Julian Field mailscanner at
Wed Dec 10 20:50:51 GMT 2003

At 20:37 10/12/2003, you wrote:
>Julian Field wrote:
>>At 20:05 10/12/2003, you wrote:
>>>Antony Stone wrote:
>>>>On Wednesday 10 December 2003 7:46 pm, Daniel Bird wrote:
>>>>>Off the top of my head, could you not do a simple SA rule like so:
>>>>>describe IE_VULN Body of email contains %01@ in a url
>>>>>uri IE_VULN / %01@/
>>>>>score IE_VULN 10.0
>>>>>Which would look for that pattern in a url.
>>>>The above isn't specific to finding the pattern in a URL
>>>>- although admittedly
>>>>I can't think of a valid reason why you'd expect to see a %01
>>>>anywhere, URL
>>>>or not.
>>>>Note by the way that the original notification referred to the %01 being
>>>>*after* the @ sign, not before it (before too many people go off and
>>>>various pattern matches for the wrong pattern!)
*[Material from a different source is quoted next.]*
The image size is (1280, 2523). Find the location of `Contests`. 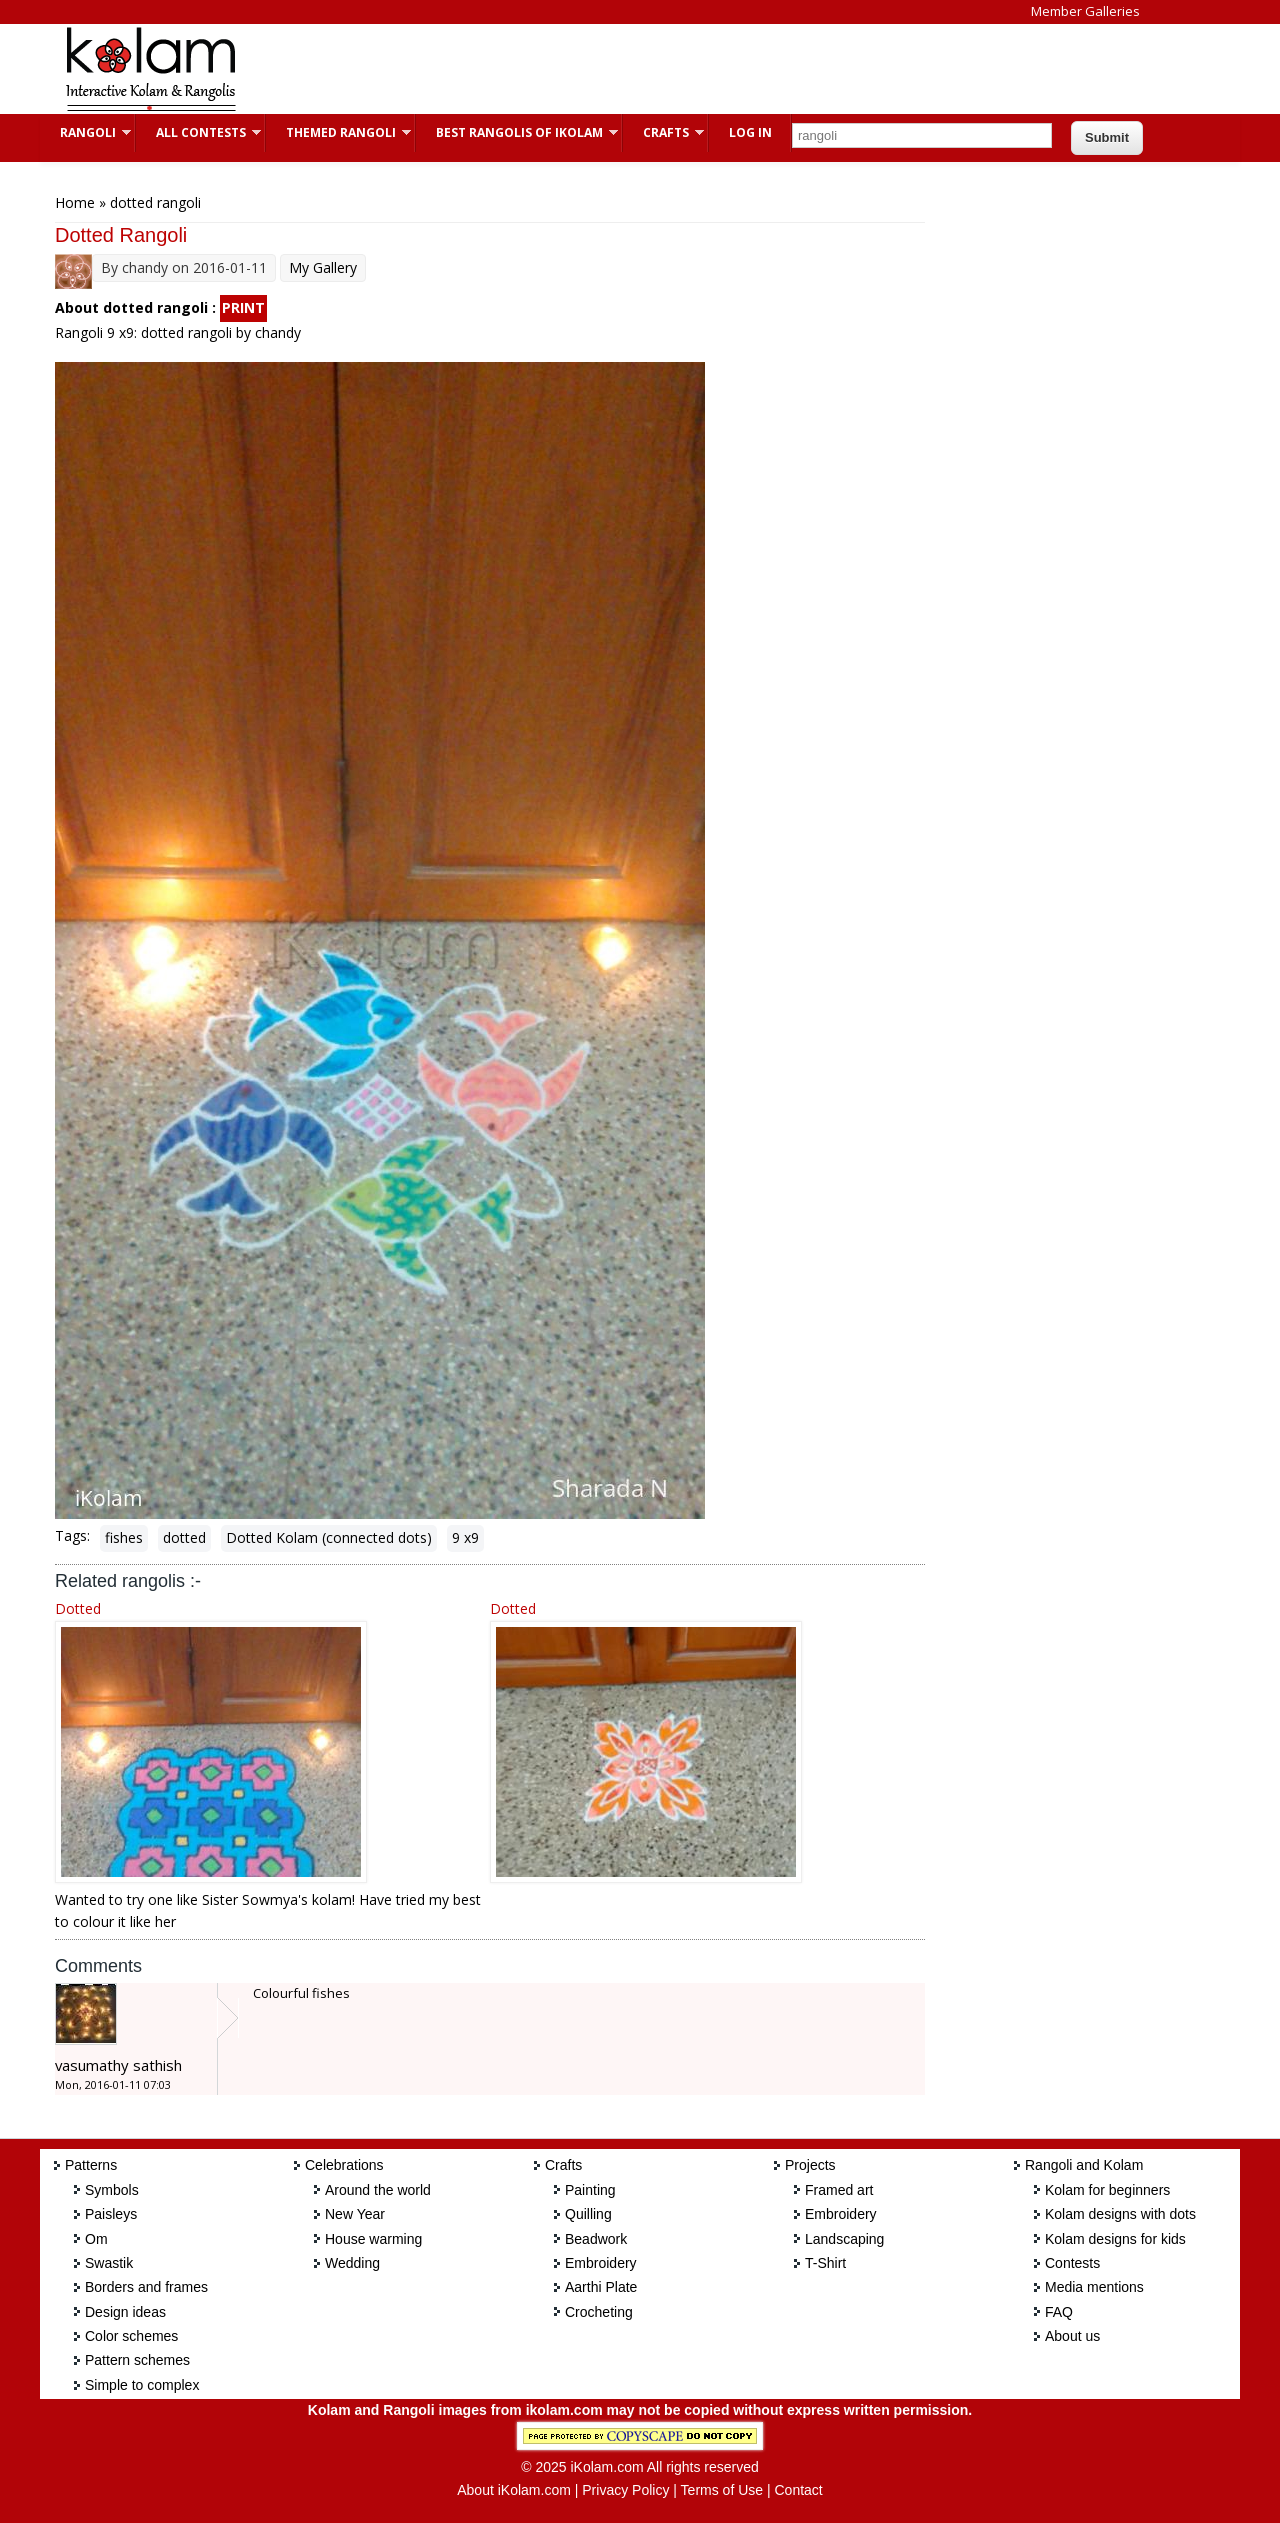

Contests is located at coordinates (1072, 2263).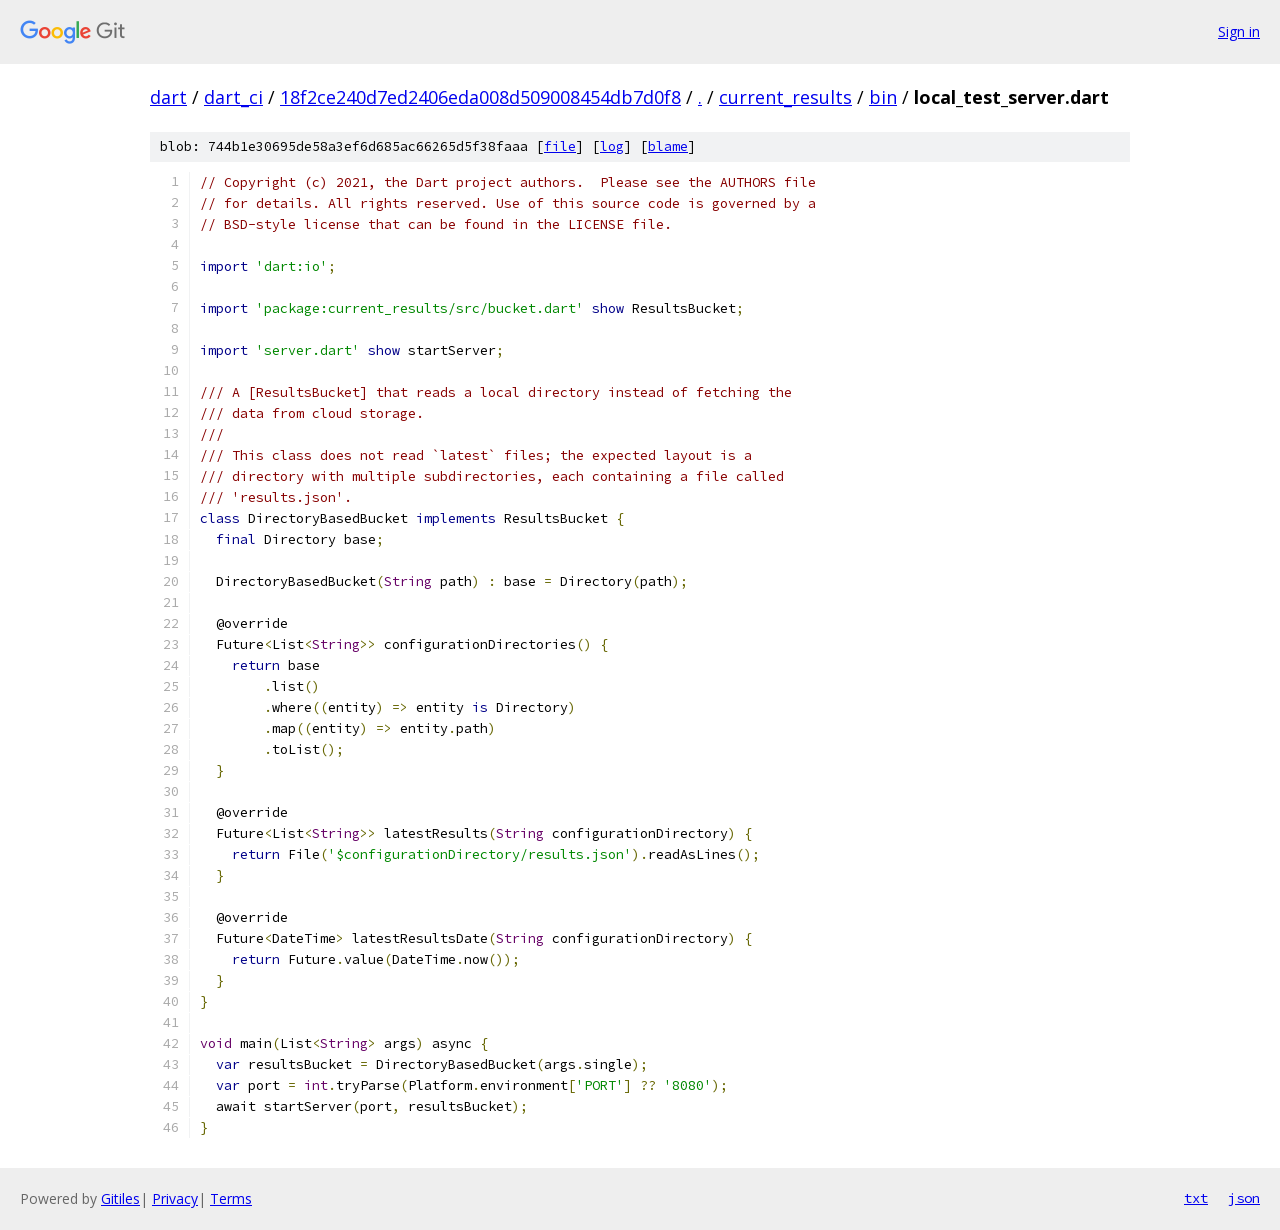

>>>Indeed, that's what I thought. But looking at the html source of the
>>>proof of concept, the following is used:
>>>style="font: 8pt verdana, sans-serif;">
>>>            Test Exploit
>>>        </button>
>>>Obviously the pattern could be extended to look for a-z,0-9 etc after
>>>the @
>>uri IE_VULN /%01.*@/
>>score IE_VULN 10.0
>>describe IE_VULN Internet Explorer vulnerability
>consider a recipe..
>Add chemical X to a %01 solution of Sugar and Spice and Everything Nice
>Bake @ 400 degrees.
>Send off to capture Mojo Jo Jo.
>I think it would match.

No it shouldn't.
That's why I made it a URI test and not just a body or rawbody test. From
the SA docs:
            The 'uri' in this case is a list of all the URIs in the body of the
            email, and the test will be run on each and every one of those
            URIs, adjusting the score if a match is found. Use this test
            instead of one of the body tests when you need to match a URI, as
            it is more accurately bound to the start/end points of the URI, and
            will also be faster.
And it needs to be a * and not a + as you don't need any text between %01
and @. I don't see the need to try to match a country code before the %01
either, what happens when they put in a space %20 or other unprintable (or
nearly invisible) character? I feel you are adding restrictions to the
test, which the hacker can easily work around.